A solution for the quasi-one-dimensional linearised Euler equations with heat transfer

TL;DR

This paper develops an analytical solution for the unsteady response of nozzles with steady heat transfer using the quasi-one-dimensional linearised Euler equations, employing the Magnus expansion method to account for heat transfer effects.

Contribution

It introduces a novel approach using the Magnus expansion to solve for heat transfer effects in quasi-one-dimensional Euler equations, considering non-isentropic flow as an expansion parameter.

Findings

Good agreement with numerical predictions for converging-diverging nozzles.

Flow response depends strongly on frequency and heat transfer.

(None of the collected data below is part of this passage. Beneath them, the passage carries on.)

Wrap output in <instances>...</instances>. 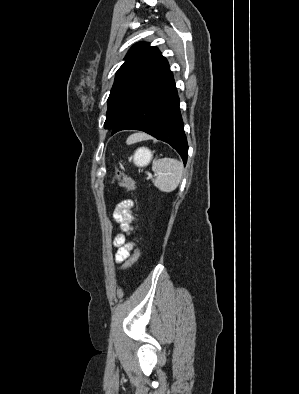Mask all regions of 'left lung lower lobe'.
I'll use <instances>...</instances> for the list:
<instances>
[{
	"mask_svg": "<svg viewBox=\"0 0 299 394\" xmlns=\"http://www.w3.org/2000/svg\"><path fill=\"white\" fill-rule=\"evenodd\" d=\"M141 130L170 144L187 162L188 144L183 129L179 98L168 68L134 102L125 116L112 129Z\"/></svg>",
	"mask_w": 299,
	"mask_h": 394,
	"instance_id": "left-lung-lower-lobe-1",
	"label": "left lung lower lobe"
}]
</instances>
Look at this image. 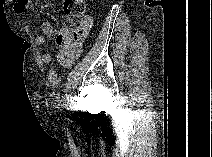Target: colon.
<instances>
[{"label": "colon", "mask_w": 212, "mask_h": 157, "mask_svg": "<svg viewBox=\"0 0 212 157\" xmlns=\"http://www.w3.org/2000/svg\"><path fill=\"white\" fill-rule=\"evenodd\" d=\"M63 12L66 20L74 27L75 30L58 36L61 43H65L69 37H79V28L83 24V17L86 13V3L83 0H65L63 3Z\"/></svg>", "instance_id": "obj_1"}]
</instances>
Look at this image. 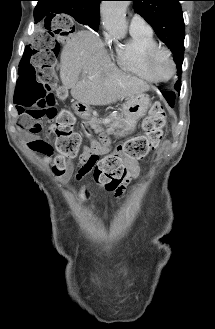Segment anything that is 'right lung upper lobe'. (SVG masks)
<instances>
[{"label": "right lung upper lobe", "mask_w": 215, "mask_h": 329, "mask_svg": "<svg viewBox=\"0 0 215 329\" xmlns=\"http://www.w3.org/2000/svg\"><path fill=\"white\" fill-rule=\"evenodd\" d=\"M34 11L35 21L52 18L58 13H65L69 9L80 13L87 21L99 22V4L102 0H37Z\"/></svg>", "instance_id": "right-lung-upper-lobe-1"}]
</instances>
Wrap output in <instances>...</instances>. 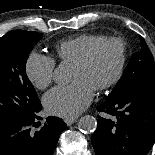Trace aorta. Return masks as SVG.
Here are the masks:
<instances>
[{
	"mask_svg": "<svg viewBox=\"0 0 155 155\" xmlns=\"http://www.w3.org/2000/svg\"><path fill=\"white\" fill-rule=\"evenodd\" d=\"M54 79L57 83H66L69 80V73L64 65H59L54 71ZM97 127L96 119L91 115L82 116L78 122V128L84 133L94 132Z\"/></svg>",
	"mask_w": 155,
	"mask_h": 155,
	"instance_id": "obj_1",
	"label": "aorta"
}]
</instances>
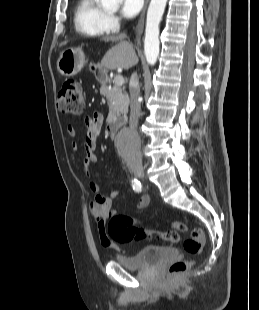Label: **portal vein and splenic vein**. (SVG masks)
<instances>
[{
	"label": "portal vein and splenic vein",
	"mask_w": 259,
	"mask_h": 310,
	"mask_svg": "<svg viewBox=\"0 0 259 310\" xmlns=\"http://www.w3.org/2000/svg\"><path fill=\"white\" fill-rule=\"evenodd\" d=\"M114 83L116 86H122L124 84V78L122 75H116L114 77Z\"/></svg>",
	"instance_id": "18ae733b"
}]
</instances>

Method applicable to both sub-critical and super-critical flows.

Abstract

The unsteady response of nozzles with steady heat transfer forced by acoustic and/or entropy waves is modelled. The approach is based on the quasi-one-dimensional linearised Euler equations. The equations are cast in terms of three variables, namely the dimensionless mass, stagnation temperature and entropy fluctuations, which are invariants of the system at zero frequency and with no heat transfer. The resulting first-order system of differential equations is then solved using the Magnus expansion method, where the perturbation parameters are the normalised frequency and the volumetric heat transfer. In this work, a measure of the flow non-isentropicity (in this case the steady heat transfer) is used for the first time as an expansion parameter. The solution method was applied to a converging-diverging nozzle with constant heat transfer for both sub-critical and super-critical flow cases, showing good agreement with numerical predictions. It was observed that the acoustic and entropy transfer functions of the nozzle strongly depend on the frequency and heat transfer.